Pero con cada intento de fiarse de sí mismo, su sentido de autosuficiencia se le fue desvaneciendo un poco más. Cada batalla (incluso las muy bien intencionadas) le mostraron que no era capaz de ser fiel al Señor por sus propios medios. Poco a poco fue aprendiendo que, solo acudiendo a Jesús como pobre y vacío, el Señor podia llenarlo. Solo los pobres de espíritu pueden recibir el Reino de Dios y la libertad de “pescar” a otros con la alegría y la esperanza del Reino de Dios.

Ven a llenarte. Entonces, ¿qué significa ser pobres de espíritu? Significa acogerse a Dios con las manos vacías; significa ofrecernos a Dios, sabiendo que él no espera que seamos dignos. También significa estar dispuestos a recibir los abundantes dones que Dios quiere darnos, en lugar de tratar de llenarnos de las cosas del mundo. Cuando reconocemos que tenemos las redes vacías, incluso después de haber “trabajado toda la noche” (Lucas 5, 5), nos encontramos en condiciones de recibir aquello que el Señor quiera darnos.

Es posible que tú, al igual que Pedro, también tengas que afrontar ciertas limitaciones y actitudes de autosuficiencia una y otra vez; y tal vez te sientas frustrado por no poder avanzar, lo que te lleva a pensar que por mucho que lo intentes no lograrás superar las situaciones. O incluso puede ser que, aun cuando te esfuerzas por hacerlo bien para el Señor, no ves que se produzcan los frutos que esperabas.

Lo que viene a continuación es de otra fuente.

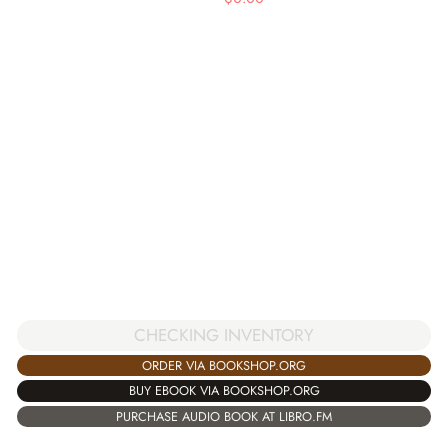
CHECKING INVENTORY
ORDER VIA BOOKSHOP.ORG
BUY EBOOK VIA BOOKSHOP.ORG
PURCHASE AUDIO BOOK AT LIBRO.FM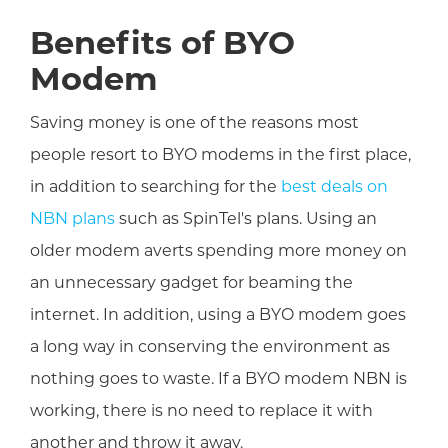
Benefits of BYO
Modem
Saving money is one of the reasons most
people resort to BYO modems in the first place,
in addition to searching for the
best deals on
NBN plans
such as SpinTel's plans. Using an
older modem averts spending more money on
an unnecessary gadget for beaming the
internet. In addition, using a BYO modem goes
a long way in conserving the environment as
nothing goes to waste. If a BYO modem NBN is
working, there is no need to replace it with
another and throw it away.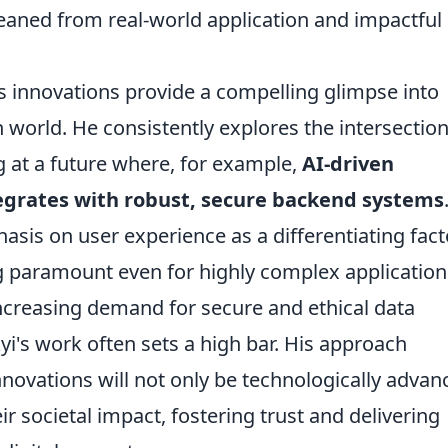
gleaned from real-world application and impactful
's innovations provide a compelling glimpse into
world. He consistently explores the intersection
g at a future where, for example,
AI-driven
egrates with robust, secure backend systems
sis on user experience as a differentiating fact
ng paramount even for highly complex application
increasing demand for secure and ethical data
i's work often sets a high bar. His approach
nnovations will not only be technologically advan
ir societal impact, fostering trust and delivering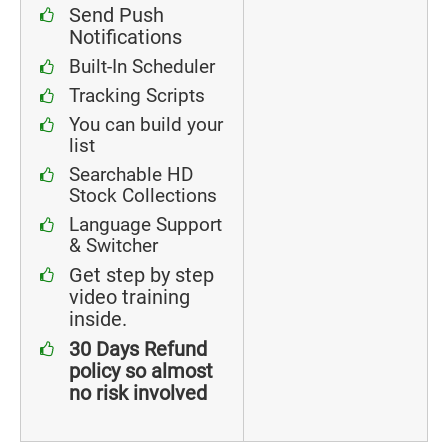
Send Push
Notifications
Built-In Scheduler
Tracking Scripts
You can build your
list
Searchable HD
Stock Collections
Language Support
& Switcher
Get step by step
video training
inside.
30 Days Refund
policy so almost
no risk involved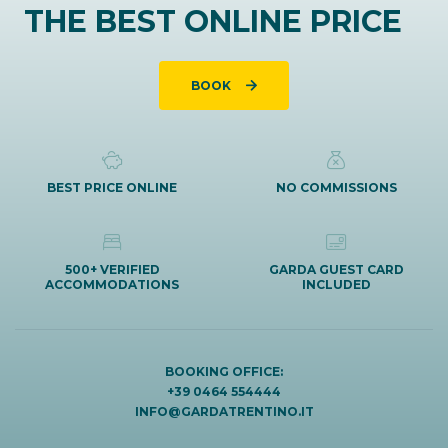
THE BEST ONLINE PRICE
BOOK
BEST PRICE ONLINE
NO COMMISSIONS
500+ VERIFIED
GARDA GUEST CARD
ACCOMMODATIONS
INCLUDED
BOOKING OFFICE:
+39 0464 554444
INFO@GARDATRENTINO.IT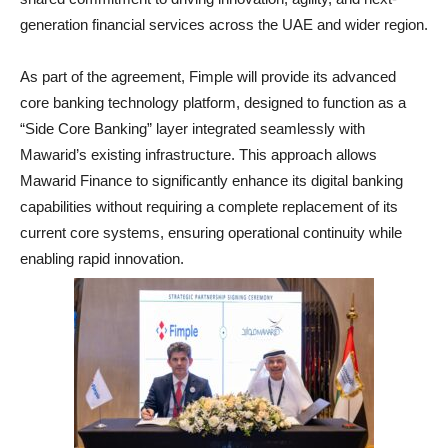
generation financial services across the UAE and wider region.
As part of the agreement, Fimple will provide its advanced
core banking technology platform, designed to function as a
“Side Core Banking” layer integrated seamlessly with
Mawarid’s existing infrastructure. This approach allows
Mawarid Finance to significantly enhance its digital banking
capabilities without requiring a complete replacement of its
current core systems, ensuring operational continuity while
enabling rapid innovation.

Pero sea como sea que te sientas, Dios está preparado para llenarte de gracia. Así que, esta semana, entra en la presencia del Señor en oración y dile algo como: “Señor, enséñame a ser pobre de espíritu. ¿Qué debo hacer para vaciarme de mí mismo de modo que puedas llenarme?” Si adoptas esta actitud de tener las manos vacías delante de Dios, comenzarás a ver en tu vida la bendición que Jesús prometió: Reconocer su Reino y vivir en él cada día.